[It's your society.]

Mini Pupillage Diaries...Day 1: from bottom to top!

Well, that was certainly an adventure! I always find something slightly amazing about London during rush hour. Coming into Waterloo station this morning, seeing train after train after train going past mine, all crammed with men in suits, women in fashionable dresses and sunglasses, all going to the same city for a days work.

Anyway, enough of that rubbish...a very boring, hot and crowded train trip and a bumpy taxi ride later, I was stood outside the City of Westminster Magistrates Court. After the initial half hour of waiting around for anyone to actually unlock the doors (sucks being early!!) I was finally faced with that one thing that is really awkward for me, and I've been told every mini pupil. Obviously you are in the right place, at the right time...but how on earth do you find the person you're looking for?! They could be anywhere and apart from the passport size picture from about 5 years ago, you have no idea what they look like!

My initial thought to wonder around the court and peek through the window of the advocates room failed miserably, so I thought I would be sneaky, turn up the friendliness and ask the receptionist for help, sure enough, she obliged and put a tannoy out for the barrister in question. Sorted! Apart from when 10 minutes later, I was still stood there like a lemon, the next half hour passed uneventfully, the only excitement being several people asking me which court they were in, and 3 even mistook me for the duty solicitor!

Just as the clerk appeared out of the courtroom to call our case on, my barrister appeared and begged for 5 minutes so she could explain what was going on to me first. A simple case of a chap caught pickpocketing on the underground, tut tut! No details as otherwise I'd be breaching my confidentiality agreement which EVERY mini-pupil has to sign to stop you embarrassing anyone! The hearing took only half an hour! However due to our late arrival at the magistrates court, we had to run quickly across London to Parliament Square to the Supreme Court.

If there is one thing that I cannot describe, it is the feeling you get sat 20 feet away from a bench with 7 of the world's leading judges on it! I guess a mixture of terror and awe...I personally felt a tad starstruck, but thats probably just me!! This was a VERY brief application in preparation for a case happening in about 6 months. Nothing like early planning!

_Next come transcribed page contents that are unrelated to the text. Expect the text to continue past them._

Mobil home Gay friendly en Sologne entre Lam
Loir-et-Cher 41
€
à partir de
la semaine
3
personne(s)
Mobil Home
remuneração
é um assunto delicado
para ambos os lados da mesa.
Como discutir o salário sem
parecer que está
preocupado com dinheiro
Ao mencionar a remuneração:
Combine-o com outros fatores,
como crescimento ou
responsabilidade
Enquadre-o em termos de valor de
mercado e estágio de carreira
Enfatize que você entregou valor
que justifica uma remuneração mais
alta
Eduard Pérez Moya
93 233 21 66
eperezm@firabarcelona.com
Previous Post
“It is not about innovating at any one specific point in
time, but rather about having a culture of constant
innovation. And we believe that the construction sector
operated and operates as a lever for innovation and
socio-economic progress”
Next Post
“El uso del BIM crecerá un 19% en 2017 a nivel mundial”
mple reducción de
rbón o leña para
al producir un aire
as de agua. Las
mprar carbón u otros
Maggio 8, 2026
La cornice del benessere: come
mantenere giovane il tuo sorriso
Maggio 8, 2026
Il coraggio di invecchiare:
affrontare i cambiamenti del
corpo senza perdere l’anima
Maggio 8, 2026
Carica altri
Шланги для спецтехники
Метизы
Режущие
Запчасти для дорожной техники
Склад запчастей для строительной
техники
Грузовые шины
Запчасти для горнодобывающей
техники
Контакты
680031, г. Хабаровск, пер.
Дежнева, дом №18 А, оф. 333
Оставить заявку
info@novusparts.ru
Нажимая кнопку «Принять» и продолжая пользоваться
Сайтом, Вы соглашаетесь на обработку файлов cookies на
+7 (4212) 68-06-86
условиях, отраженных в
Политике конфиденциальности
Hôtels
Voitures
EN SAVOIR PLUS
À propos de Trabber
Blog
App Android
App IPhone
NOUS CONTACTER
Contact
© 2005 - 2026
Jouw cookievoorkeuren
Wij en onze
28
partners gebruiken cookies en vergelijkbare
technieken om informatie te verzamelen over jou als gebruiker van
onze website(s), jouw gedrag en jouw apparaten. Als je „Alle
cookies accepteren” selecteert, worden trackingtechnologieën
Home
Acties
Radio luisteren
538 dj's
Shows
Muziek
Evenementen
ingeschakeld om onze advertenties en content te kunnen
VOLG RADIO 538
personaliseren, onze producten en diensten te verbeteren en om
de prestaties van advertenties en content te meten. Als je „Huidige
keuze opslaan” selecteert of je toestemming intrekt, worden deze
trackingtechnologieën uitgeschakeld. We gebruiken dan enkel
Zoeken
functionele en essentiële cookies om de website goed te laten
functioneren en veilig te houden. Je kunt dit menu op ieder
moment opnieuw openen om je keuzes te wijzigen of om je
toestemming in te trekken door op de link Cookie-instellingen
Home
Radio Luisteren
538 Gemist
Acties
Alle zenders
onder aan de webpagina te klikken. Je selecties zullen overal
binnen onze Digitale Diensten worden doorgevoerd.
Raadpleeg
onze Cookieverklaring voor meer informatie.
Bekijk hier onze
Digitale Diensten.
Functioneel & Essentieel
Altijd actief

12pm and all was done! The barrister I was shadowing was off back to chambers to do paperwork for the afternoon and I was off home! A strange day really, going from the lowest court, to the highest court! All in the space of 2 hours!

It's difficult I think to not feel a little disheartened after your first day, its not all glamour, with barristers screaming at witnesses and making them break down, its not judges sending people down to the cells for merely looking at them in the wrong direction...but the one thing that is guaranteed...from the moment you set foot in court, you will know if it's for you. So, I have now called chambers again and I am taking a loooooong trip on the Northern Line tomorrow to Hendon Magistrates Court to meet someone else I've never seen in my life!

Right now though, I am off to do absolutely nothing. London is a tiring place!